**RECORDS FOR THIS TASK:**
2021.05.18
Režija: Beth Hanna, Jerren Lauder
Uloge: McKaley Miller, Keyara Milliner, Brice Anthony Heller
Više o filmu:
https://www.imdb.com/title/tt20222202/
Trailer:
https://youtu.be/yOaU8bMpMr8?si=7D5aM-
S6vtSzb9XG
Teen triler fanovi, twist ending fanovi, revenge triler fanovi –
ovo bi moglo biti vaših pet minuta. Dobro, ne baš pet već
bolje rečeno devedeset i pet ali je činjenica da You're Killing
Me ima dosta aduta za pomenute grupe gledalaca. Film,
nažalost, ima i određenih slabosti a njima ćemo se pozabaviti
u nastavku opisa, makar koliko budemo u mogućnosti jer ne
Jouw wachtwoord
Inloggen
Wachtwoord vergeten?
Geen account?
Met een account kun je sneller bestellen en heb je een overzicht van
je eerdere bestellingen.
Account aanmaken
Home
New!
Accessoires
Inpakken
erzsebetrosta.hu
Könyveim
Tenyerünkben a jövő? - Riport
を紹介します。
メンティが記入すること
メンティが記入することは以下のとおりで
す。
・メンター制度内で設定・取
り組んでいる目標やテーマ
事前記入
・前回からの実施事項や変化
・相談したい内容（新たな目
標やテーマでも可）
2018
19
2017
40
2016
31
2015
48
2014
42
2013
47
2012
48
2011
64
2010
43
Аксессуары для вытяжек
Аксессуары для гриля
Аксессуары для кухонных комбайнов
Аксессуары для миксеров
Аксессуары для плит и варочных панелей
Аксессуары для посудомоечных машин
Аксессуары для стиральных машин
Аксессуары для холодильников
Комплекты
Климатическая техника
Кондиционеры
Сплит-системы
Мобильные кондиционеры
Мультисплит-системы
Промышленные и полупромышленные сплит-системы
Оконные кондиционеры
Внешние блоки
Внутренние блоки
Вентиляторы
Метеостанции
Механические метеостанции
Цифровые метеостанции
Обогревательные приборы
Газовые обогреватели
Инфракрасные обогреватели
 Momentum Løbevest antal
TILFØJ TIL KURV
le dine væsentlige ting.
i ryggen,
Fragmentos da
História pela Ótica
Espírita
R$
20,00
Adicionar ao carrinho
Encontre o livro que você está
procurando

**WHAT THE TASK REQUIRES:** A word-for-word copy of the material above is required.

**RESPONSE BOX:**
2021.05.18
Režija: Beth Hanna, Jerren Lauder
Uloge: McKaley Miller, Keyara Milliner, Brice Anthony Heller
Više o filmu:
https://www.imdb.com/title/tt20222202/
Trailer:
https://youtu.be/yOaU8bMpMr8?si=7D5aM-
S6vtSzb9XG
Teen triler fanovi, twist ending fanovi, revenge triler fanovi –
ovo bi moglo biti vaših pet minuta. Dobro, ne baš pet već
bolje rečeno devedeset i pet ali je činjenica da You're Killing
Me ima dosta aduta za pomenute grupe gledalaca. Film,
nažalost, ima i određenih slabosti a njima ćemo se pozabaviti
u nastavku opisa, makar koliko budemo u mogućnosti jer ne
Jouw wachtwoord
Inloggen
Wachtwoord vergeten?
Geen account?
Met een account kun je sneller bestellen en heb je een overzicht van
je eerdere bestellingen.
Account aanmaken
Home
New!
Accessoires
Inpakken
erzsebetrosta.hu
Könyveim
Tenyerünkben a jövő? - Riport
を紹介します。
メンティが記入すること
メンティが記入することは以下のとおりで
す。
・メンター制度内で設定・取
り組んでいる目標やテーマ
事前記入
・前回からの実施事項や変化
・相談したい内容（新たな目
標やテーマでも可）
2018
19
2017
40
2016
31
2015
48
2014
42
2013
47
2012
48
2011
64
2010
43
Аксессуары для вытяжек
Аксессуары для гриля
Аксессуары для кухонных комбайнов
Аксессуары для миксеров
Аксессуары для плит и варочных панелей
Аксессуары для посудомоечных машин
Аксессуары для стиральных машин
Аксессуары для холодильников
Комплекты
Климатическая техника
Кондиционеры
Сплит-системы
Мобильные кондиционеры
Мультисплит-системы
Промышленные и полупромышленные сплит-системы
Оконные кондиционеры
Внешние блоки
Внутренние блоки
Вентиляторы
Метеостанции
Механические метеостанции
Цифровые метеостанции
Обогревательные приборы
Газовые обогреватели
Инфракрасные обогреватели
 Momentum Løbevest antal
TILFØJ TIL KURV
le dine væsentlige ting.
i ryggen,
Fragmentos da
História pela Ótica
Espírita
R$
20,00
Adicionar ao carrinho
Encontre o livro que você está
procurando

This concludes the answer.